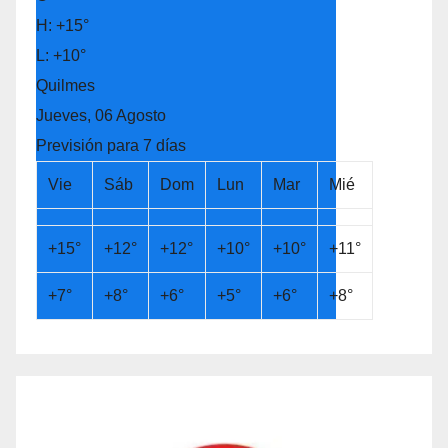
H:
+
15°
L:
+
10°
Quilmes
Jueves, 06 Agosto
Previsión para 7 días
Vie
Sáb
Dom
Lun
Mar
Mié
+
15°
+
12°
+
12°
+
10°
+
10°
+
11°
+
7°
+
8°
+
6°
+
5°
+
6°
+
8°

• • •

Could you give again exactly the lines from the line containing "Jueves, 06 Agosto" through the final line of the data above, and no others?

Jueves, 06 Agosto
Previsión para 7 días
Vie
Sáb
Dom
Lun
Mar
Mié
+
15°
+
12°
+
12°
+
10°
+
10°
+
11°
+
7°
+
8°
+
6°
+
5°
+
6°
+
8°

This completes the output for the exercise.